Force of Kinesis Firehose
Firehose streamlines the Streams user experience. The Firehose service will routinely send your data to either Amazon Simple Storage Service (S3), Amazon Redshift (R), or Elasticsearch.
Forepros: It’s not hard to load data into Amazon’s S3, Redshift, or Elasticsearch.
Negative: Each item may only be one megabyte in size. More complicated processing or disaggregation of the data uploaded to S3 necessitates the use of additional services.
Kinesis Firehouse costs $0.035 per GB consumed in addition to S3 fees (albeit due to buffering and compression, the latter is often a negligible percentage of the total).
The original and best AWS feature: massively scalable object storage. Having read-after-write consistency means that S3 may be used as a component of your ingestion process, not only as a final storage destination. Earlier, we discussed a similar structure’s design.
- Features like an item size cap of 5TB and an extremely user-friendly interface are also pluses.
- Negative: Relying on third-party services is essential for any sort of processing
The high price tag associated with Amazon Simple Storage Service (S3) is healthy knowledge. We’ll disregard it here because these services may archive the data in S3 regardless. The critical question is how to direct S3 PUTs to stack up against the alternatives.
- Cost: $0.05 per 1000 PUTs
- Currently, there is a 5 MB limit on the size of a single PUT (multi-part PUTs can allow you to push a total object of up to 50GB)
- the AWS IoT Platform
Newer AWS service that facilitates the development of IoT programs. Data may be published, processed, and stored using its underlying MQTT broker and rules engine.
Pros: Works well for “constrained” (low-power, low-compute) edge devices with limited amounts of data. In this regard, both MQTT and the AWS IoT SDK were explicitly developed for this application.
- Additional processing and storage services are required, which is a drawback. The new message length is 512 bytes.
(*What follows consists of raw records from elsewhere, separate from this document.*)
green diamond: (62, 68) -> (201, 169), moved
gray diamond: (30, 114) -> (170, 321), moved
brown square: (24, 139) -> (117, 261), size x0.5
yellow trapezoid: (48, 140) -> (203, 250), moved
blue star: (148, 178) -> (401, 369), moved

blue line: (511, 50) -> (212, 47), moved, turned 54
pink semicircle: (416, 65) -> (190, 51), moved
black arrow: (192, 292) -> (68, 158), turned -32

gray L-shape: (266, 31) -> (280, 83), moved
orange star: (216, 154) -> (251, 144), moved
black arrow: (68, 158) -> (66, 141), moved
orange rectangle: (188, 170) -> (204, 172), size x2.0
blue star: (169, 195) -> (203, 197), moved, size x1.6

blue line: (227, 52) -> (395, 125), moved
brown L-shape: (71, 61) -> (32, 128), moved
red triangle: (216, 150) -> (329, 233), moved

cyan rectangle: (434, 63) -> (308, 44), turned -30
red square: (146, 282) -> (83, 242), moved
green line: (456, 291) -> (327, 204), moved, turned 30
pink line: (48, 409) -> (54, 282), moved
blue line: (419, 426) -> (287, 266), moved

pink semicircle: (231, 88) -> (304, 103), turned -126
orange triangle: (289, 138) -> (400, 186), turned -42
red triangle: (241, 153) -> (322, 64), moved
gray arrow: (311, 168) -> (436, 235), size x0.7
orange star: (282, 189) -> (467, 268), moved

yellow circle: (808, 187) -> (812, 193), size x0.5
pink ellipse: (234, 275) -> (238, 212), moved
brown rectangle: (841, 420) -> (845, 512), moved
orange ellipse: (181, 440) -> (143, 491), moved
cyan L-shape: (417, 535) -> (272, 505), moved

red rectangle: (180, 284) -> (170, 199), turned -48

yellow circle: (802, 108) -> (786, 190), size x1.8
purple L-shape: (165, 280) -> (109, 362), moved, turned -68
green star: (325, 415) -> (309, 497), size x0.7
- It scales up by $5 million in messages every year.
- A maximum of 128 kilobytes (KB) per message is permitted.
- Generally Accepted Practices
We have calculated the expenses of each of these strategies under different data ingestion scenarios. Here are a few overarching interpretations to help you make sense of it all:
AWS IoT is likely required if your data producers have limited computing resources. An option to reduce the expense of data input is to use AWS Greengrass for edge buffering and processing.
Streams, Firehose, and S3 all cost less than a hundred dollars a month for under ten thousand PUTs per hour at fifty kilobytes each PUT. Therefore, cost need not be a primary design issue. Decide which service works best with your current setup.
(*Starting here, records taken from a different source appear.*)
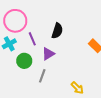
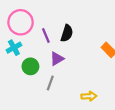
purple line: (32, 39) -> (46, 36), moved
yellow arrow: (77, 88) -> (89, 96), turned -48

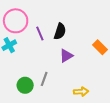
purple triangle: (57, 59) -> (66, 56), moved
green circle: (30, 66) -> (25, 85), moved

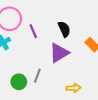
black semicircle: (60, 31) -> (64, 29), moved, turned -42
purple triangle: (66, 56) -> (59, 53), size x1.5

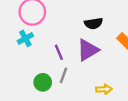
black semicircle: (64, 29) -> (93, 23), turned 105
purple line: (33, 31) -> (59, 52), moved

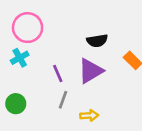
green circle: (43, 82) -> (16, 104), moved
yellow arrow: (104, 89) -> (89, 115), moved

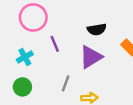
cyan cross: (20, 58) -> (25, 57), moved
purple line: (58, 73) -> (55, 44), moved

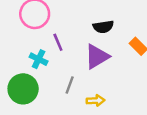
cyan cross: (25, 57) -> (39, 59), moved, turned -35
green circle: (22, 87) -> (23, 89), size x1.5

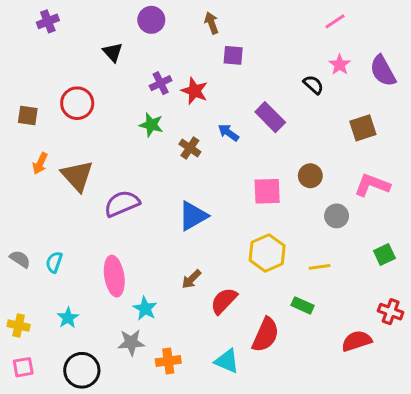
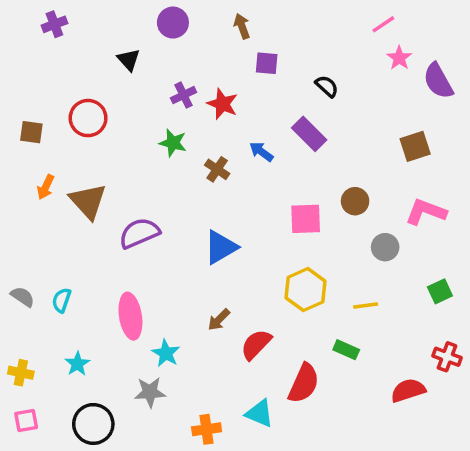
pink star: (340, 65) -> (399, 58), moved
black semicircle: (313, 85) -> (327, 86), moved
orange cross: (168, 361) -> (207, 429), moved

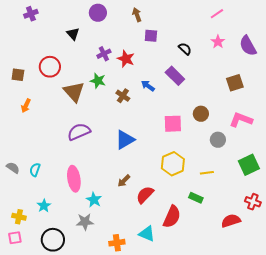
pink star: (399, 58) -> (218, 42), moved
brown triangle: (88, 201) -> (74, 92), moved
green square: (440, 291) -> (249, 165), size x1.5
yellow cross: (21, 373) -> (19, 217), moved

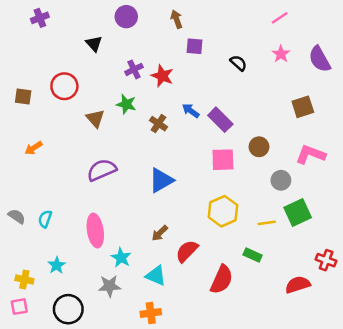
purple rectangle: (175, 76) -> (220, 120), moved
brown triangle: (74, 92) -> (95, 118), size x0.7
orange arrow: (26, 106) -> (33, 148), moved, turned 32
green square: (249, 165) -> (298, 212), moved
cyan triangle: (147, 234) -> (156, 276), moved

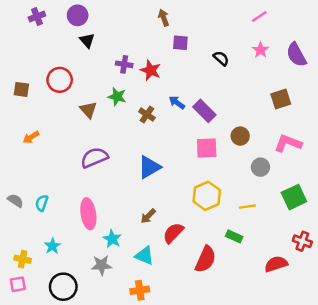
purple circle: (126, 17) -> (78, 15), moved
purple cross: (134, 69) -> (124, 64), turned 35
green square: (298, 212) -> (294, 197), moved

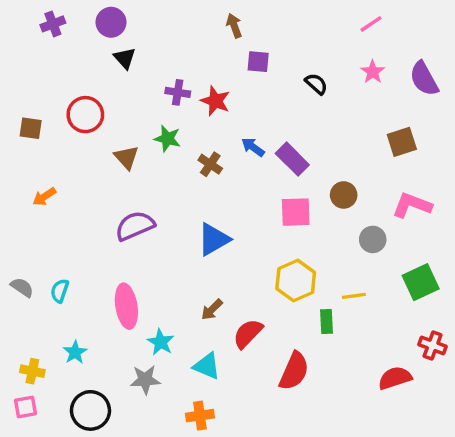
green rectangle: (234, 236) -> (327, 322), moved, turned 63

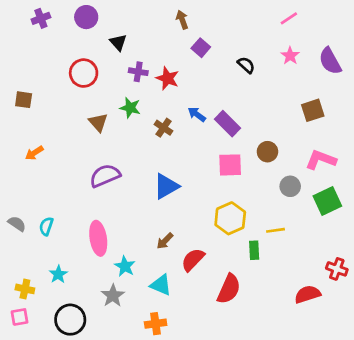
black triangle: (125, 58) -> (118, 42), moved
purple square: (258, 62) -> (201, 48), turned 36
red circle: (85, 115) -> (84, 73), moved
green square: (421, 282) -> (327, 201), moved
gray star: (145, 380) -> (113, 296), turned -30

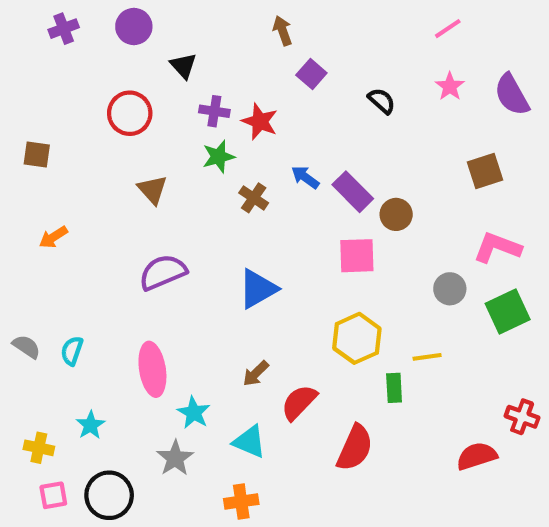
green star: (130, 108) -> (219, 157), moved, turned -30
brown circle: (267, 152) -> (396, 214), moved
pink square: (20, 317) -> (53, 495), moved

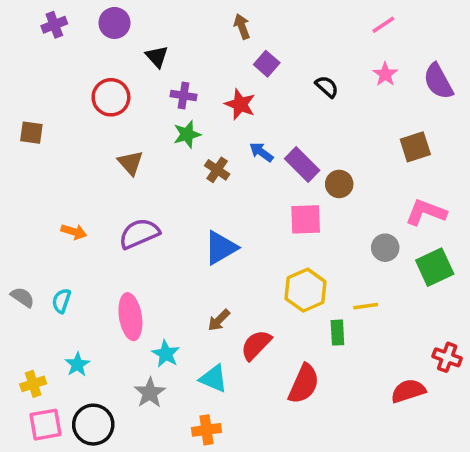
red star: (260, 122) -> (240, 104), moved
orange arrow: (53, 237) -> (74, 232), moved, turned -130
yellow cross: (39, 448) -> (33, 384), turned -30
pink square: (53, 495) -> (46, 425), size x1.4

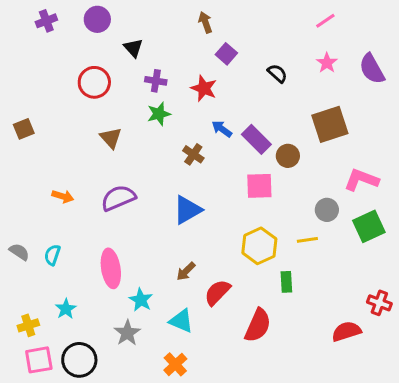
brown square: (31, 133) -> (24, 129), moved, turned -30
brown square: (415, 147) -> (330, 124), moved, size x1.4
brown cross: (217, 170) -> (193, 154), moved
yellow line: (366, 306) -> (307, 240), moved
orange cross: (206, 430) -> (175, 364), turned -35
That “don’t consider cost” threshold is closer to 100,000 PUTs per hour at 512 bytes or 1,000 PUTs per hour at 50 KB when using AWS IoT Service.
Kinesis Streams triumph over the competition when the number of PUT requests is significant, but the payload size is small (a few hundred bytes). The price for 10 million PUTs per hour with a 5 KB payload is only $255 per month, and with a 50 KB payload, it’s only $1,700 per month!
While Firehose is competitive up to around 10 terabytes per month, it begins to separate itself from Streams at that capacity. If the processing paradigm and ease of use of Firehose are what you want, and you’re not dealing with tens of terabytes of data each month, then go with that.
With a lot of data being put in at once and relatively little in size (10s of KB), S3 is not a good option. However, when you get closer to Kinesis’s 1 MB restriction, S3’s prices appear more competitive. Streams are $3400/mo for 1M PUTs/hr at 1MB, and S3 is $3600/mo. Consequently, when you go closer to more important things, you may want to consider S3 if its ease of use meets your requirements. Above 1MB, however, you will be limited to using S3.
Let’s hope this helps. Email us on Twitter at @trek10inc if you have any inquiries or suggestions on the AWS data ingestion possibilities.
While at it, look at how AWS Lambda’s pricing stacks up against EC2.